Could you unpack that one a little bit for us?

Kelsey: [00:13:30] Yeah, so no one just wants raw infrastructure for the sake of it. They, they're usually trying to do something with it. And to credit to all those people that are managing infrastructure themselves, trying to build a PaaS. I have a lot of empathy for people trying to build a PaaS or truth is most PaaSs today just don't work, not for everything you want to do.

Right. worked for 12 factor apps. They may work for Spring Boot apps. They may work for cloud native apps. The problem with that is not every application you have right now probably fits in one of those buckets and then this is what presents the challenge. Can you retrofit everything else to conform to that platform, or do you have to customize the platform and now we're starting to deal with that unit of time.

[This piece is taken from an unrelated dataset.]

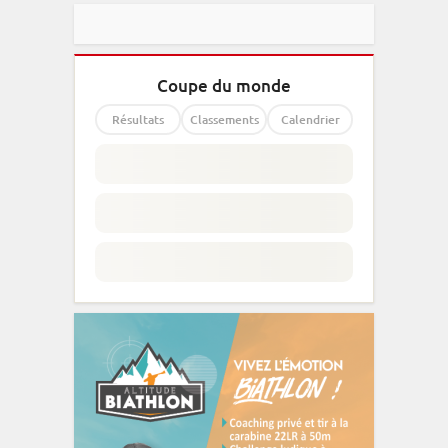
Coupe du monde
Résultats
Classements
Calendrier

Sometimes you don't have the time. It may take you five or 10 years to refactor all your apps and that platform we're using maybe obsolete by then. And I think this is where people struggle. So given that caveat, I think where most people are doing, they're being forced to assemble these millions of pieces of infrastructure: Prometheus, Kubernetes, FluentD, all of this stuff.

So they can hopefully at some point put a little high level UI on top that accommodates the applications and the developers at their specific company. That's all they're trying to do. So that that whole tweet is about, they need the flexibility to build it themselves because most platforms have shown that they don't even cover the 80% use case.

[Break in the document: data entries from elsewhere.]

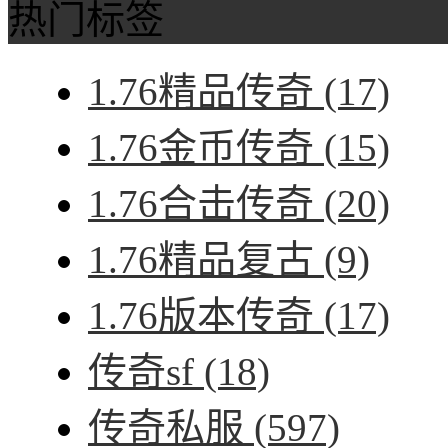
热门标签
1.76精品传奇
(17)
1.76金币传奇
(15)
1.76合击传奇
(20)
1.76精品复古
(9)
1.76版本传奇
(17)
传奇sf
(18)
传奇私服
(597)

Right. They cover more like the 50% use case.

Daniel: [00:15:09] Makes sense. Kelsey. So unpacking for a second, if I was just dealing with a standard kind of web-based workload, what do you think a modern PaaS would look like? Is it me simply coding, doing a git commit, a container being built in a Kubernetes cluster, and then creating a route to that service kind of Heroku experience?

Do you think that's what most of us are after?

Kelsey: [00:15:30] Oh yeah.Let's say you have a brand new application. No previous technology investments, if you're doing a front end look, CDNs,Netlify, all of those kinds ofjust give us your source code and we'll host it and make sure that it's everywhere. Maybe you mix in a little bit of CloudFlare workers if you customize a little bit underneath that, and then if you have an API backing that, that means you do get to pick more of that API pattern of HTTP or gRPC.

And then you can host that on like Heroku or CloudRun, or even AWS Lambda. So in that kind of perfect world, if you do things based on what we've learned in the past, you have so many of these easier to use platforms because you don't have to think about auto scaling and load balance. There's an all of these infrastructure as a service primitives.

So I would say this, even if you didn't even have a great developer loop. Just checking in your code, like just versioning your code to say, we deployed this, not sure how we got this, but we deployed this. So even in a manual workflow, right, if you were to step through it manually, right. I wrote some code, I checked it in a, maybe I version it, and I deploy it based on the instructions of the platform that I'm using.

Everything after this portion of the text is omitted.